In October 2017, after Donald Trump suggested protesting players should be fired, the NFL owners met in New York to decide how to handle the situation. During the meeting, Cowboys owner Jerry Jones and Washington team owner Daniel Snyder “got angry with 49ers owner Jed York, one of the rare team owners to support the players’ protests, for not disciplining former San Francisco quarterback Colin Kaepernick when he started the movement,” the Washingtonian reports. As Jones gave an impassioned speech explaining why the league should take a stand against the demonstrations, Snyder reportedly mumbled out loud: “See, Jones gets it — 96 percent of Americans are for guys standing.”
What the hell? Even the owners didn’t know where Snyder found that made-up statistic. No poll has ever said that. In fact, a poll released a few days earlier showed that most Americans thought the protests were appropriate. Yet, for some reason, the narrative that the vast majority of people disliked the Kaepernick protests persists. Seven NFL executives even admitted to Bleacher Report’s Mike Freeman that they considered Kaepernick a traitor and that “90 to 95 percent of NFL front offices felt the same way they did.”
Where did they get their stats from?
The next year, three-quarters of the way through the 2018 season, Jon’s brother Jay was in trouble. His Washington team was 6-6 and his starting quarterback was injured. Then the backup quarterback went down. Football analysts agreed that the smart move was for Washington to make a playoff run by signing Kaepernick, who was not in the league at the time. After all, Kaepernick had played in a system that was nearly identical to Jay Gruden’s. Gruden’s offense was based on the offense Kaepernick ran when he led the 49ers to the Super Bowl. Even the fans expected it.
When Washington didn’t even consider Kaepernick, fans and sports reporters wondered why the team’s front office would choose to flush its season down the drain. Casual fans didn’t know that Snyder wanted Kaepernick out of the league all along. They were not aware that the team president had emails in his inbox calling for Kaepernick to be cut. They didn’t know the racist emails were from the coach’s brother. They had no idea that the coach’s brother would have sent Kaepernick packing for the crime of protesting. They didn’t even know that their coach’s brother had made racist comments about the man who negotiated the players’ salaries.

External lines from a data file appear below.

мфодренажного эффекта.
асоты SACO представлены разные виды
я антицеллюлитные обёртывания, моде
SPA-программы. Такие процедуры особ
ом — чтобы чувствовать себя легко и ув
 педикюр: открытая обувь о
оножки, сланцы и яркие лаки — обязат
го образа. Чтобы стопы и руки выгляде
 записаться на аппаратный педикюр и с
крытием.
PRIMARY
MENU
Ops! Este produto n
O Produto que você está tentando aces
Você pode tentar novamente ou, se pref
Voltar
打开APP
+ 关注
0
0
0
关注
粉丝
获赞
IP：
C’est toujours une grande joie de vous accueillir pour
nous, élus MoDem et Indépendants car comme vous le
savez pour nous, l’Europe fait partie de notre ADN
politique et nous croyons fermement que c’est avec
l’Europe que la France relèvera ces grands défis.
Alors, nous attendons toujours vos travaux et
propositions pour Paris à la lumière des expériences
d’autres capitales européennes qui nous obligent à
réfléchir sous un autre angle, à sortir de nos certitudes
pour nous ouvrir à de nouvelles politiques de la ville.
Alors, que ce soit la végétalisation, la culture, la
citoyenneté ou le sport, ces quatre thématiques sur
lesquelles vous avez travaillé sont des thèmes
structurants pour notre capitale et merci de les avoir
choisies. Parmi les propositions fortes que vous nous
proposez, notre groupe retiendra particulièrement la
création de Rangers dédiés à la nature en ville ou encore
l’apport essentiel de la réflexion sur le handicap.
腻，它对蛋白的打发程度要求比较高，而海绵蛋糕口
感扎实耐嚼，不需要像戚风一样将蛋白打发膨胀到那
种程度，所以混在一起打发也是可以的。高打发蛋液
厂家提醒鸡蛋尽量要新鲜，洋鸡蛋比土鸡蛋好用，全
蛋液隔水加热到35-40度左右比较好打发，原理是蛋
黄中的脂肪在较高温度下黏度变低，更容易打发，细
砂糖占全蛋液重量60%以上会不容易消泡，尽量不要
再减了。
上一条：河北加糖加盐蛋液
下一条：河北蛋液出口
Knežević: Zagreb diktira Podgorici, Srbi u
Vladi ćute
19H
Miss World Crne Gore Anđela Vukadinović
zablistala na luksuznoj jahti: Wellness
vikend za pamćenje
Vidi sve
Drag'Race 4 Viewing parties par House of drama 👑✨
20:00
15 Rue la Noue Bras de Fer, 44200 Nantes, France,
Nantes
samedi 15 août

Of course, a few of the fans had probably heard that lie about “96 percent of Americans are for guys standing,” but they probably didn’t know where that lie came from.
Here’s where things get interesting.
Buried in the salacious details of Gruden’s emails, was an email from Allen to right-wing host Mark Levin, whose radio show averages 11 million listeners per week. Years before Levin became one of the hosts who stoked the Capitol siege, Fox News debuted Levin’s television show Life Liberty & Levin in 2018.
In a later email unrelated to Gruden, from 2018, Allen told conservative talk show host Mark Levin that, “remember 90%+ of NFL players have never considered kneeling. The 10% of the players and owners are the issue (see [Eagles owner] Jeff Lurie & 49ers owner).”
“Good points, will hit some of this now,” Levin responded, presumably referring to his show.
“Thanks,” Allen wrote back. “This is so ridiculous it’s embarrassing.”
Yes, the Washington front office had been poisoning the well with the “everyone hates Kaepernick” narrative for years.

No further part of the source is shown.